Choose Brussels if you work in or around the EU institutions, NATO or pan-European business, you want the European Schools or BSB at a fraction of London cost, and you value genuine multilingual education for your children. It is a quieter, more livable family city than London by most measures.

Run both through the cost calculator. London is roughly 30 to 50 percent more expensive on a like-for-like family basket once fees, housing and tax are netted. Brussels delivers a cleaner work-life split for most international school families.

Frequently asked questions

Does the UK's VAT on private school fees apply to international schools in London?

Yes. From January 2025, all private school tuition in the UK attracts 20 percent VAT. ACS, Southbank, TASIS and Marymount are all affected. Some schools absorbed part of the increase; most passed it through to families.

Are the European Schools in Brussels open to non-EU staff families?

Yes, as Category III pupils, subject to capacity. Fees range from roughly EUR 4,000 to EUR 12,000 per year, which is materially cheaper than BSB or ISB. Admission for Category III is competitive and depends on year group and language section.

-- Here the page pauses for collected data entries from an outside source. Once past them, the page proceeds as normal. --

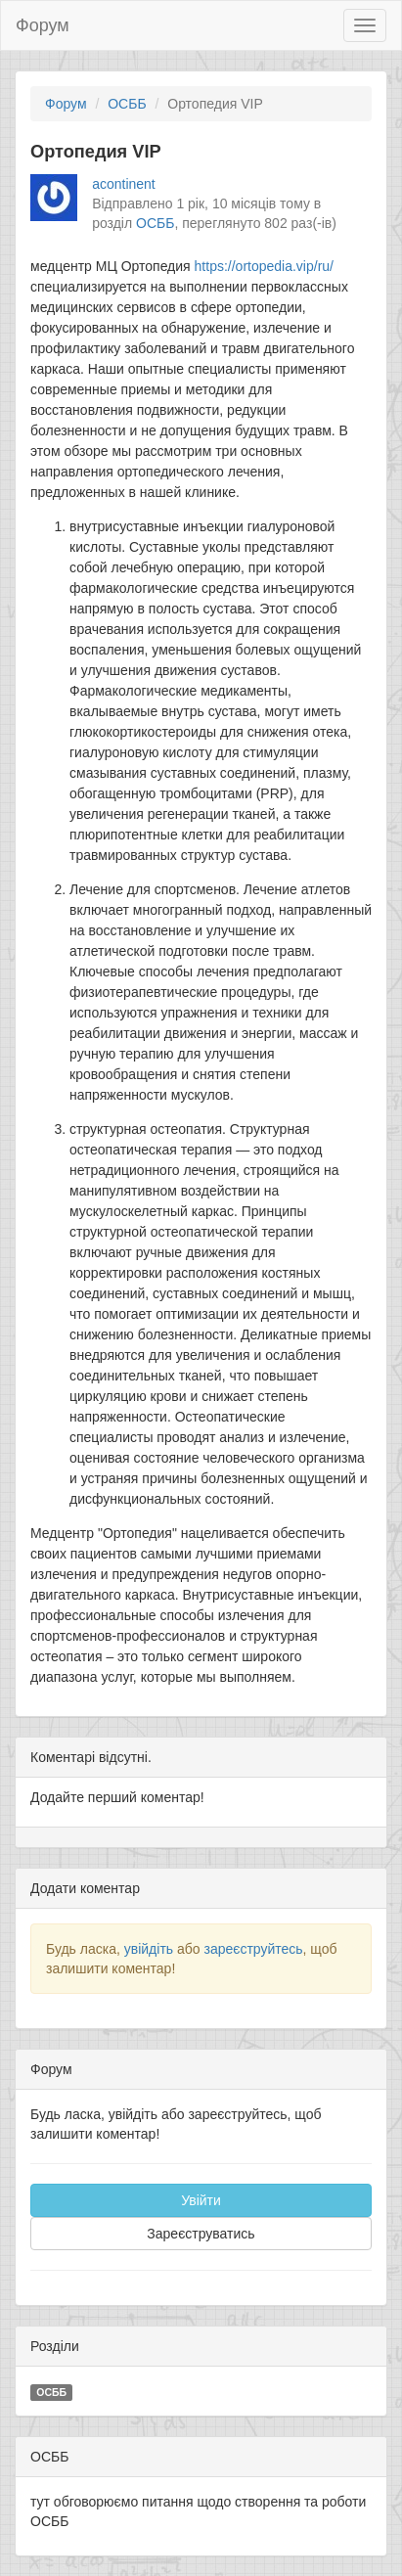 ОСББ (127, 104)
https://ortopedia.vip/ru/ (264, 266)
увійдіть (148, 1949)
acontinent (124, 184)
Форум (42, 25)
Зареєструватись (200, 2233)
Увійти (201, 2200)
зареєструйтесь (252, 1949) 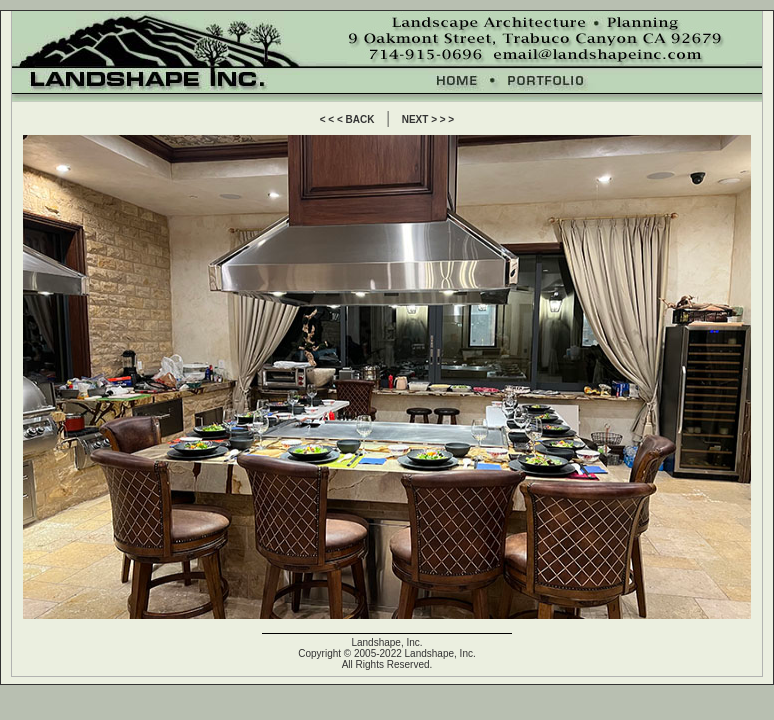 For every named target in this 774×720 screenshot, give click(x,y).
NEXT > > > (428, 119)
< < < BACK (347, 119) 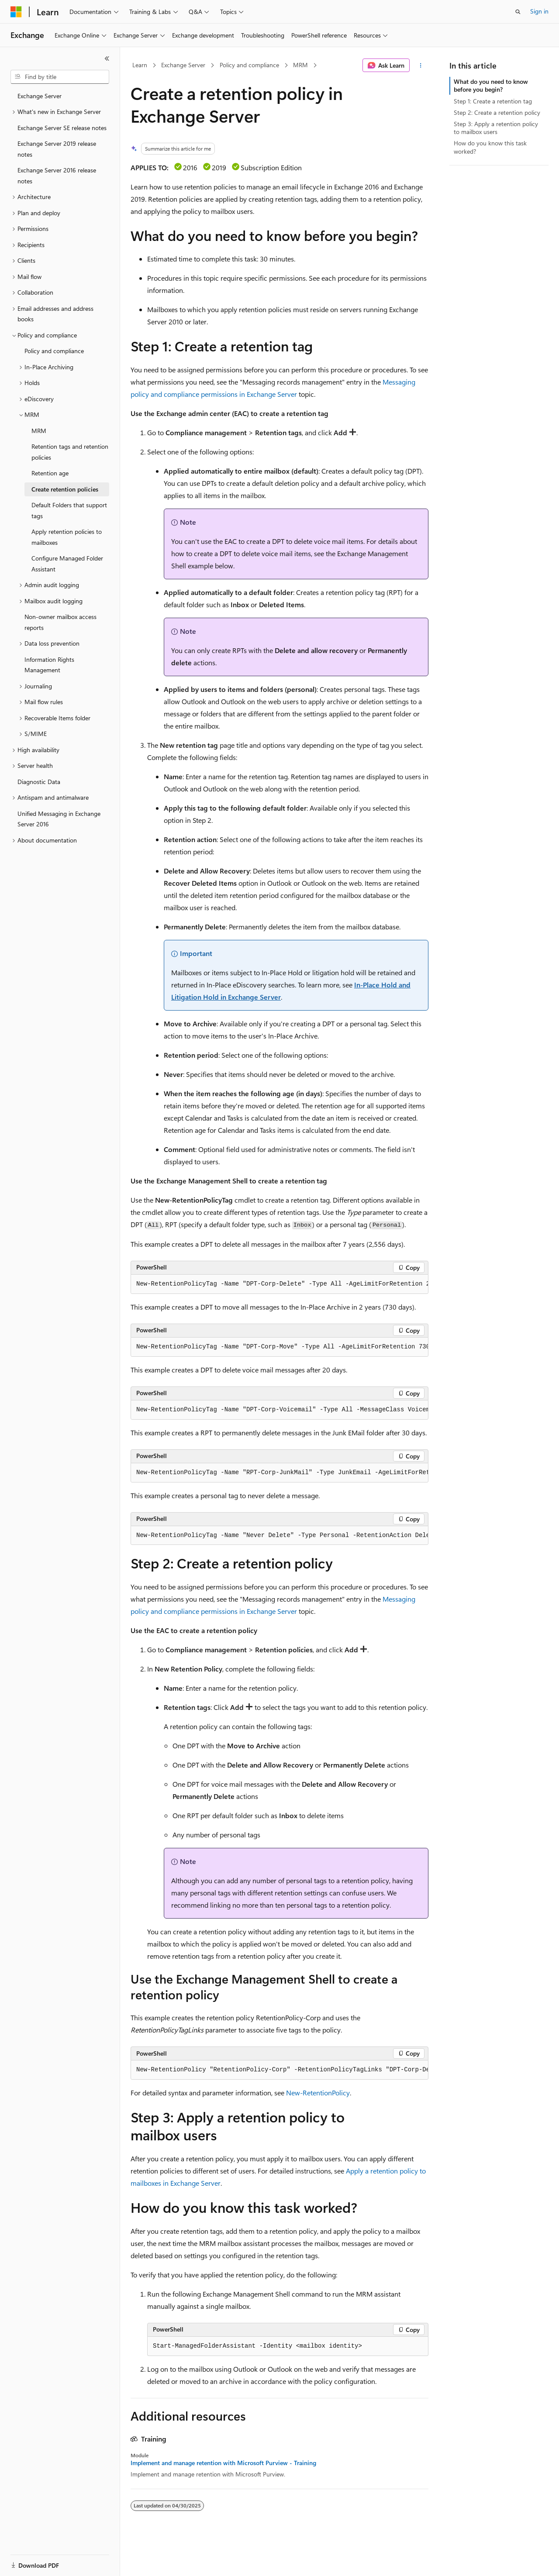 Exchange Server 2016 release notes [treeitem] (56, 175)
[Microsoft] (16, 11)
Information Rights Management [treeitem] (49, 664)
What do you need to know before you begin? (491, 85)
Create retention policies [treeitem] (64, 489)
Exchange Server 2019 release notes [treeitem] (56, 148)
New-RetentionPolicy (318, 2092)
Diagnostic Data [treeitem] (38, 781)
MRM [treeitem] (38, 430)
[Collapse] (107, 58)
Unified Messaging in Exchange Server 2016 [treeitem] (58, 819)
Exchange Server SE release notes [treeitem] (62, 128)
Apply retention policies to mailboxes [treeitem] (66, 537)
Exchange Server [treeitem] (39, 96)
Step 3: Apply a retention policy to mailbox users (496, 128)
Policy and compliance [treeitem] (54, 351)
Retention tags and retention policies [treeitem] (69, 451)
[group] (279, 1284)
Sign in (539, 11)
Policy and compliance (249, 65)
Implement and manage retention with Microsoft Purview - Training (223, 2463)
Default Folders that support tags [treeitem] (69, 510)
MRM (300, 65)
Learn (139, 65)
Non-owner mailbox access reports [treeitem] (60, 622)
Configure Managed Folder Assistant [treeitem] (67, 563)
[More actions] (420, 65)
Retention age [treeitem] (50, 473)
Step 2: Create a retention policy (497, 112)
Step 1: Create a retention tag (493, 101)
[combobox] (59, 77)
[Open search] (518, 12)
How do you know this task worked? (490, 147)
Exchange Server (183, 65) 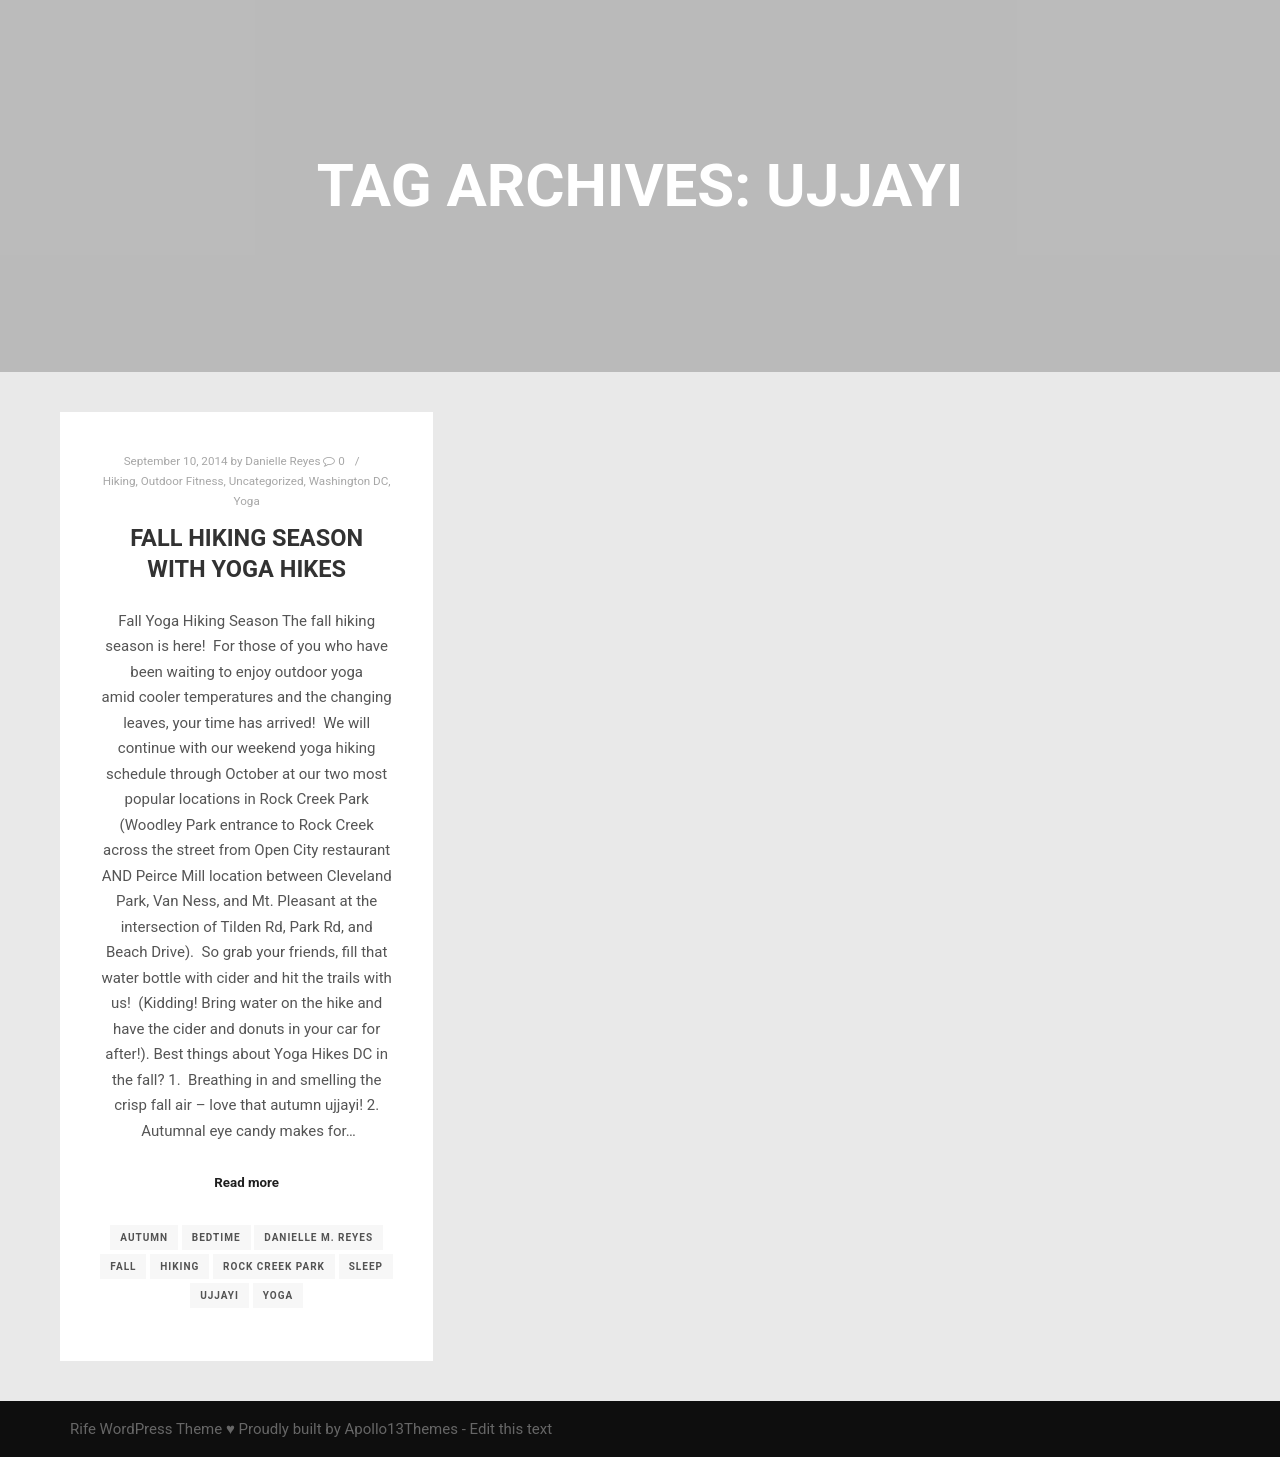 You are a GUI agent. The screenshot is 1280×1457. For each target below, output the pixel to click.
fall (123, 1266)
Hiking (119, 481)
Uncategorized (266, 481)
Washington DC (349, 481)
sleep (366, 1266)
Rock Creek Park (274, 1266)
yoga (278, 1295)
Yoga (247, 501)
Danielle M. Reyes (318, 1237)
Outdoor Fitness (182, 481)
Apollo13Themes (401, 1429)
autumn (144, 1237)
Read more (246, 1182)
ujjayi (219, 1295)
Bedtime (216, 1237)
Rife (83, 1429) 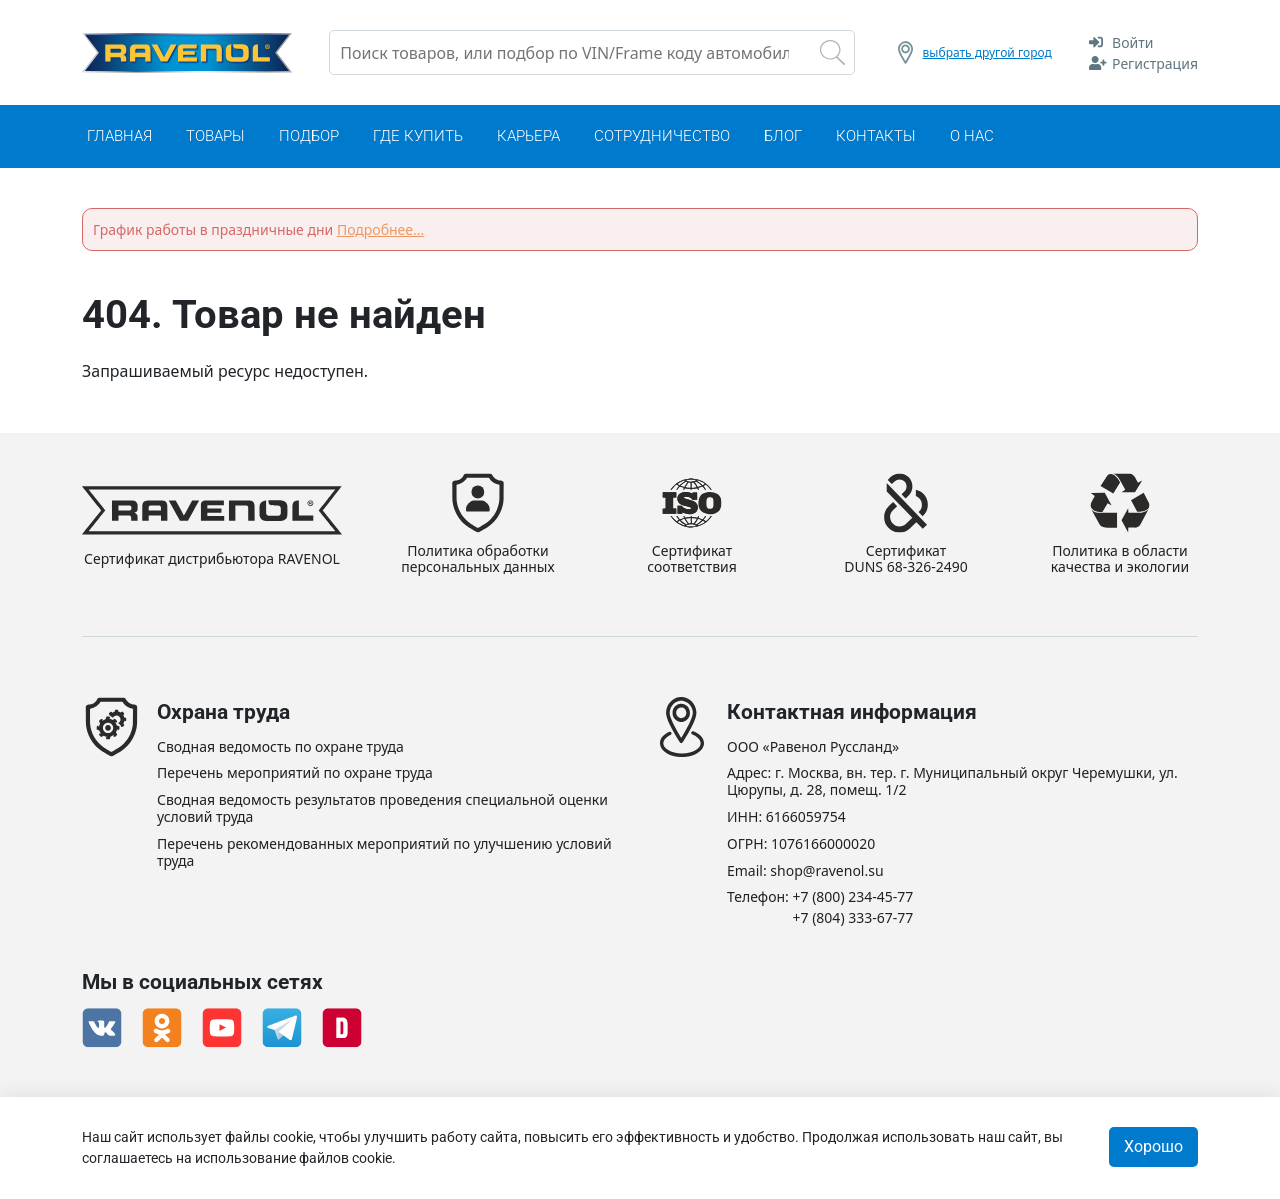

How does the IB compare across the two cities?

London has around 30 IB World Schools, with strong programmes at ACS, Southbank, ICS and Sevenoaks (Kent, just outside). Brussels has the IB at ISB, BSB and St John's. Both offer top-tier IB outcomes; Brussels has fewer options but excellent depth at the schools that offer it.

What is the language requirement at Brussels international schools?

BSB, ISB and St John's teach in English with EAL support, so children can join without French. European Schools require children to enter a language section (English, French, German, Dutch and others), with second-language exposure built in from primary.

Which city has better access to British boarding schools?

London, comfortably. Eton, Harrow, Winchester, Wellington, Charterhouse and 200-plus other senior boarding schools sit within a 60 to 90 minute drive. Brussels families do also use UK boarding via Eurostar, with weekly boarding gaining popularity post-COVID.